Big game’s not immune to sagging economy
Published 4:00 am Sunday, February 1, 2009
TAMPA, Fla. — Here and nationally, this Super Bowl week — which culminates with today’s game between the Pittsburgh Steelers and Arizona Cardinals — is as much about setting the right economic tone as it is about scoring touchdowns.
“I think we’ve been very cognizant of the fact that our resources are limited and that everyone’s resources are limited,” Tampa Mayor Pam Iorio said in a news conference that kicked off the week. “We are going to put on a first-class Super Bowl in the most frugal way that we possibly can, and that’s been our approach.”

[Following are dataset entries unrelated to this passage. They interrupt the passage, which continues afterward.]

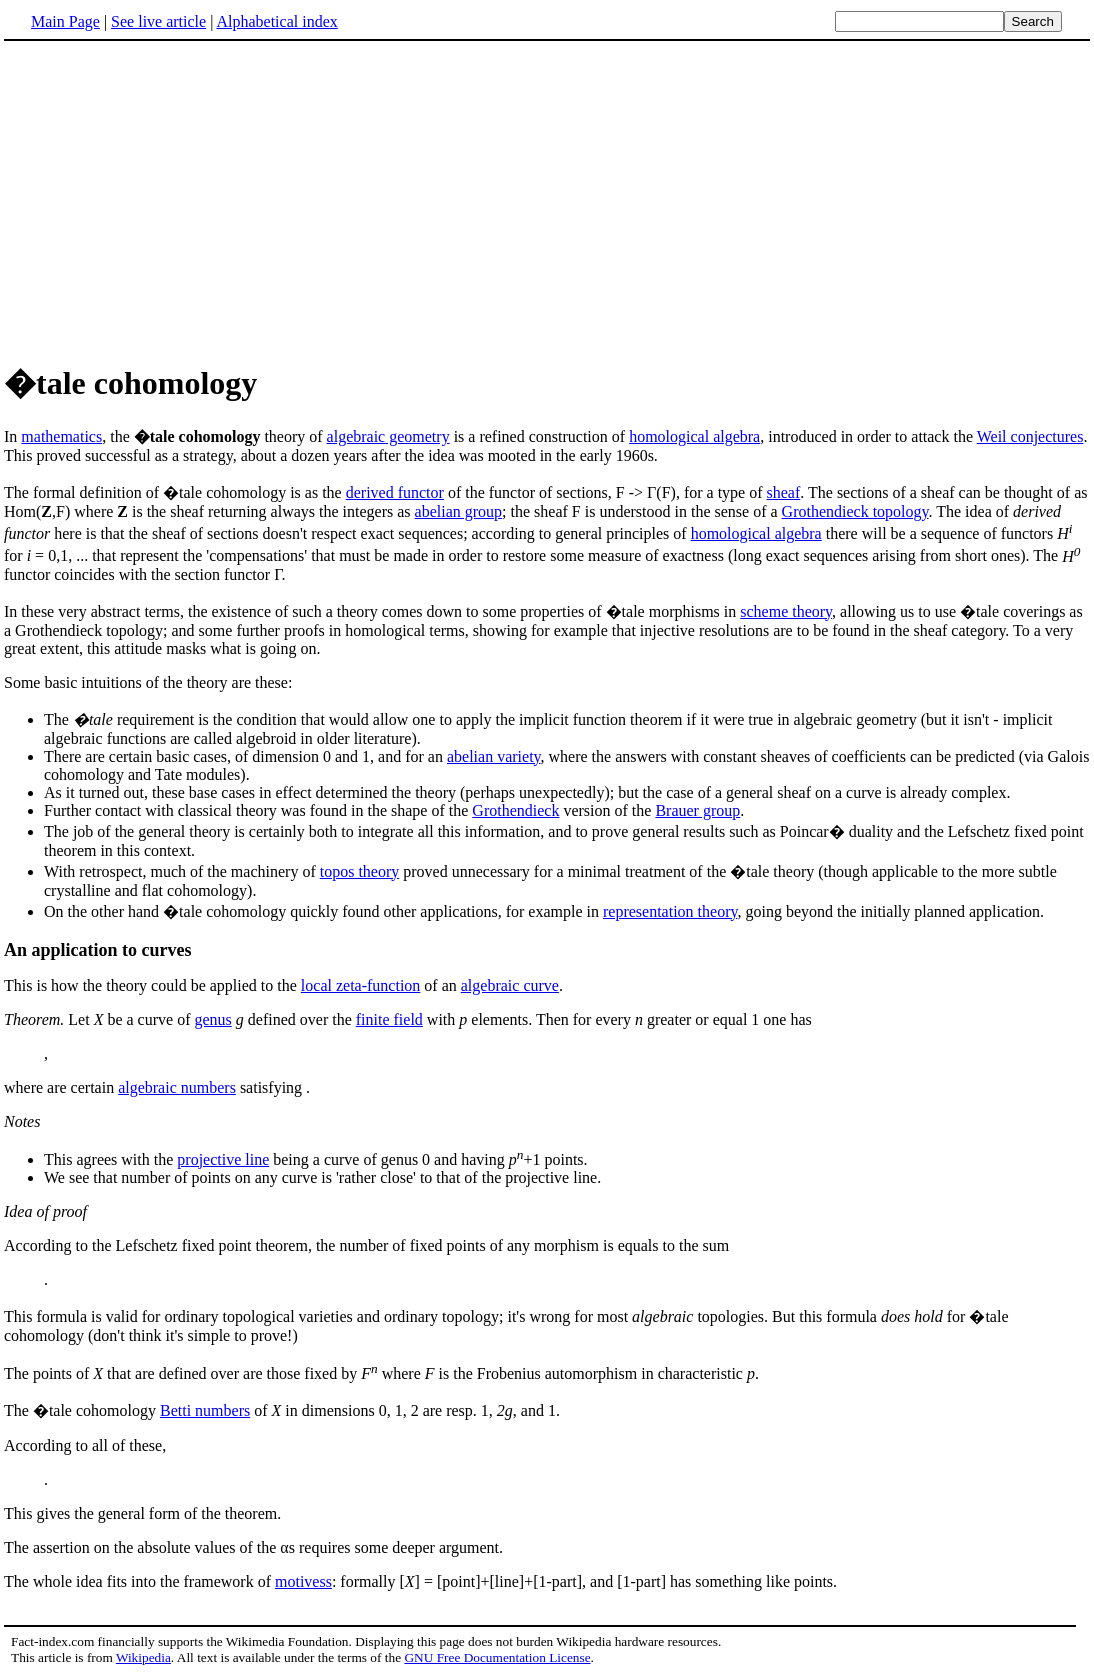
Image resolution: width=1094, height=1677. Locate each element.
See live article (158, 21)
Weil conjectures (1030, 436)
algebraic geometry (388, 436)
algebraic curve (510, 985)
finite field (389, 1019)
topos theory (360, 871)
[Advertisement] (172, 199)
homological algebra (694, 436)
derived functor (395, 492)
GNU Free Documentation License (497, 1657)
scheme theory (786, 611)
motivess (303, 1581)
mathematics (61, 436)
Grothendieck (515, 810)
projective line (223, 1159)
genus (212, 1019)
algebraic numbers (177, 1087)
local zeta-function (361, 985)
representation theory (670, 911)
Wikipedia (143, 1657)
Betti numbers (205, 1410)
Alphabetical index (276, 21)
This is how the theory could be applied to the (152, 985)
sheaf (784, 492)
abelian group (459, 511)
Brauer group (697, 810)
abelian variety (494, 756)
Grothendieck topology (855, 511)
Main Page (65, 21)
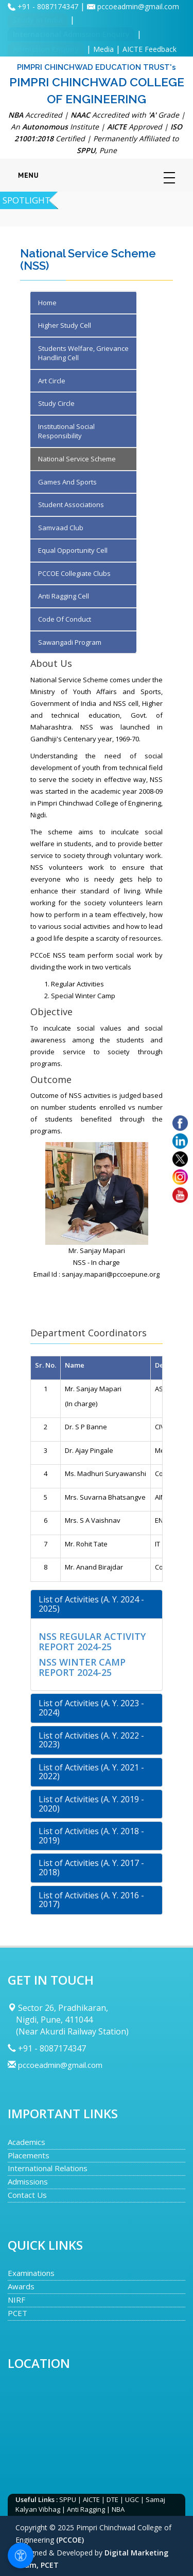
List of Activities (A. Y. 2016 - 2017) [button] (91, 1900)
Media (103, 49)
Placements (28, 2155)
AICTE (91, 2499)
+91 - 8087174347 (48, 6)
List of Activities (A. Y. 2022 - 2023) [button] (91, 1740)
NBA (118, 2509)
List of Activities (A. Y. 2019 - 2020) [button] (91, 1804)
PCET (17, 2313)
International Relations (47, 2168)
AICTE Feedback (149, 49)
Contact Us (27, 2195)
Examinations (31, 2273)
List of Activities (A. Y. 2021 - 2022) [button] (91, 1772)
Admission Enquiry (46, 49)
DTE (112, 2499)
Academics (26, 2142)
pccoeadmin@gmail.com (138, 6)
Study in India (38, 20)
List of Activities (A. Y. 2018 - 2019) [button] (91, 1835)
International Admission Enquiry (71, 34)
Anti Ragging (86, 2509)
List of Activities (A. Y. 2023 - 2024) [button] (91, 1707)
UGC (132, 2499)
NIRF (16, 2299)
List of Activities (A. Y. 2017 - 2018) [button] (91, 1867)
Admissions (28, 2181)
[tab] (97, 1604)
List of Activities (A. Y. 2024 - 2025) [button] (91, 1604)
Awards (21, 2286)
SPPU (67, 2499)
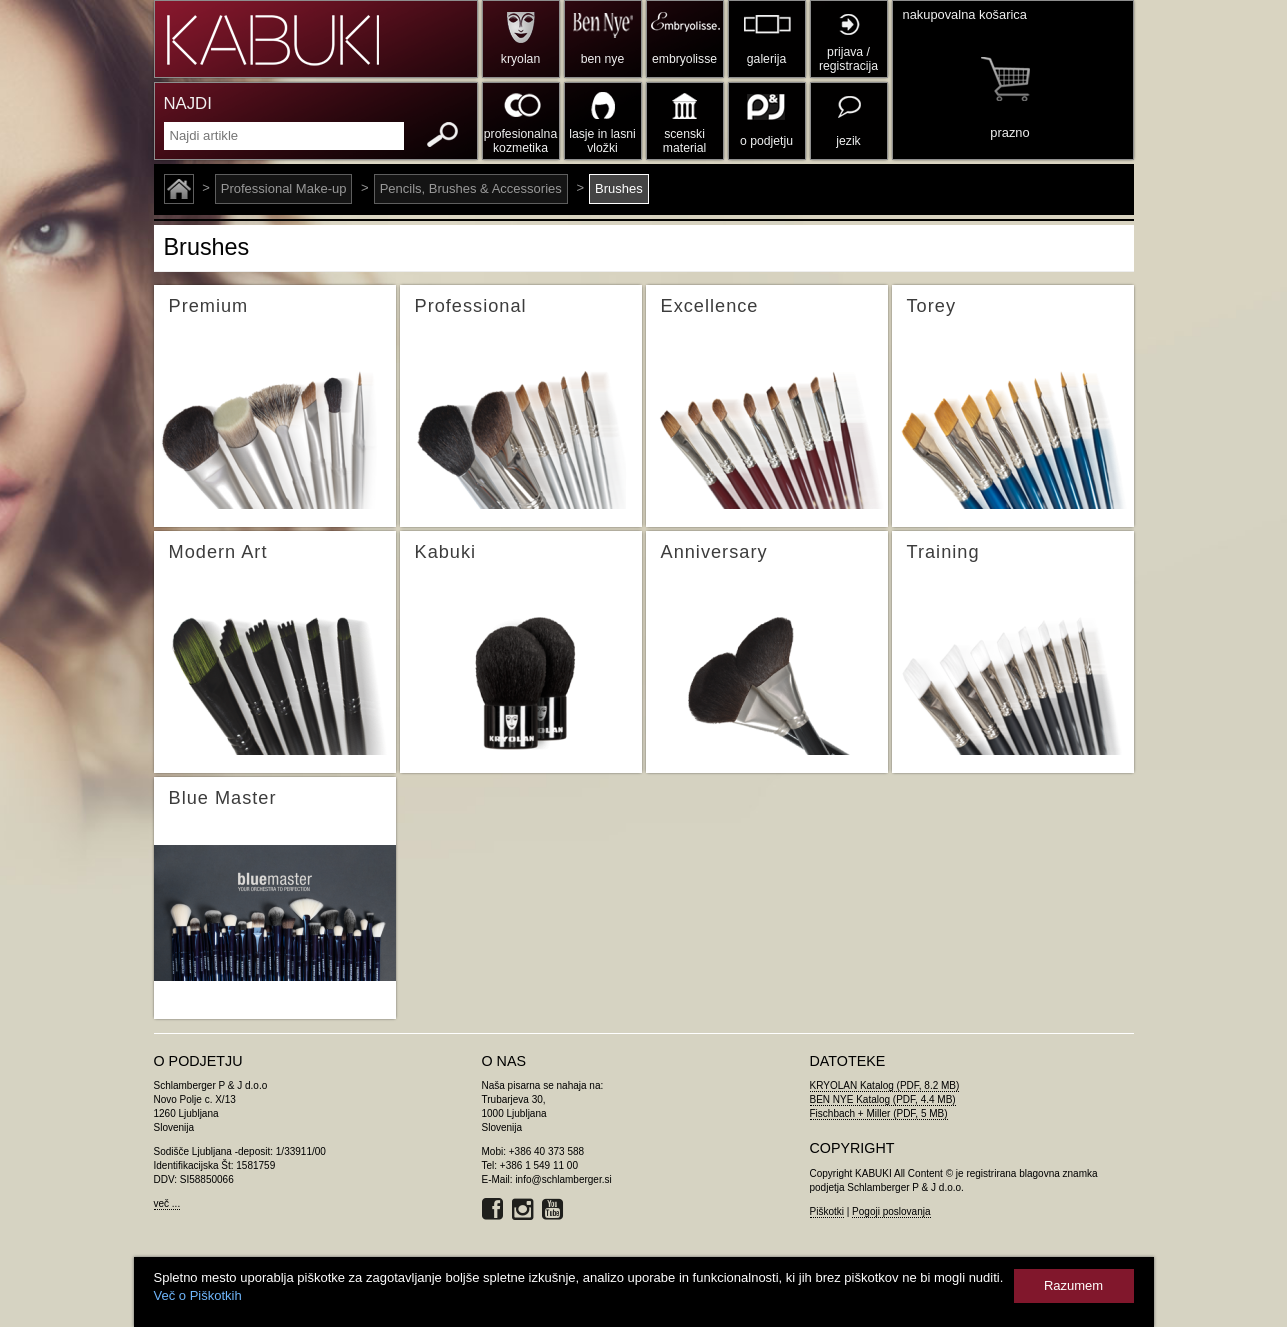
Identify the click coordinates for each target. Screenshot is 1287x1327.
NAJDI (188, 103)
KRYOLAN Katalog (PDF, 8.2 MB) (885, 1085)
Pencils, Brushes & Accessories (471, 188)
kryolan (520, 59)
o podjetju (766, 141)
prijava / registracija (848, 59)
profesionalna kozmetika (520, 141)
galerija (766, 59)
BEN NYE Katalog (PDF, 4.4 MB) (883, 1099)
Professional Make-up (284, 188)
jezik (848, 141)
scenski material (684, 141)
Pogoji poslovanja (891, 1211)
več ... (167, 1203)
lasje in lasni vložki (602, 141)
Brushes (619, 188)
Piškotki (827, 1211)
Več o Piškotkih (198, 1295)
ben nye (602, 59)
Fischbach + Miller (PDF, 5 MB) (879, 1113)
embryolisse (684, 59)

In a Super Bowl study released in mid-January, auditing company PricewaterhouseCoopers predicted that personal and business spending cutbacks will result in “fewer visitors and media, a shorter average stay per visitor, and less spending in the hospitality and related areas.”
The company projects $150 million in direct spending tied to Super Bowl weekend, 22.3 percent less than when the 2008 game was in held Glendale, Ariz.
In the days leading to the game, there were still hotel rooms available in Tampa and the surrounding areas, although most required a minimum stay of three or four nights. Among the cities of Tampa, St. Petersburg and Clearwater, there are roughly 46,000 rooms of lodging, ranging from large hotels to bed-and-breakfast inns.
The Super Bowl is still America’s biggest annual sports extravaganza, one that the National Football League expects to draw a coast-to-coast television audience of 140 million viewers.
Even so, some Super Bowl experts say revelers haven’t seen the worst of it, and that next year’s game in Miami could be affected to an even greater degree because the recent economic plunge happened when party plans were already in place.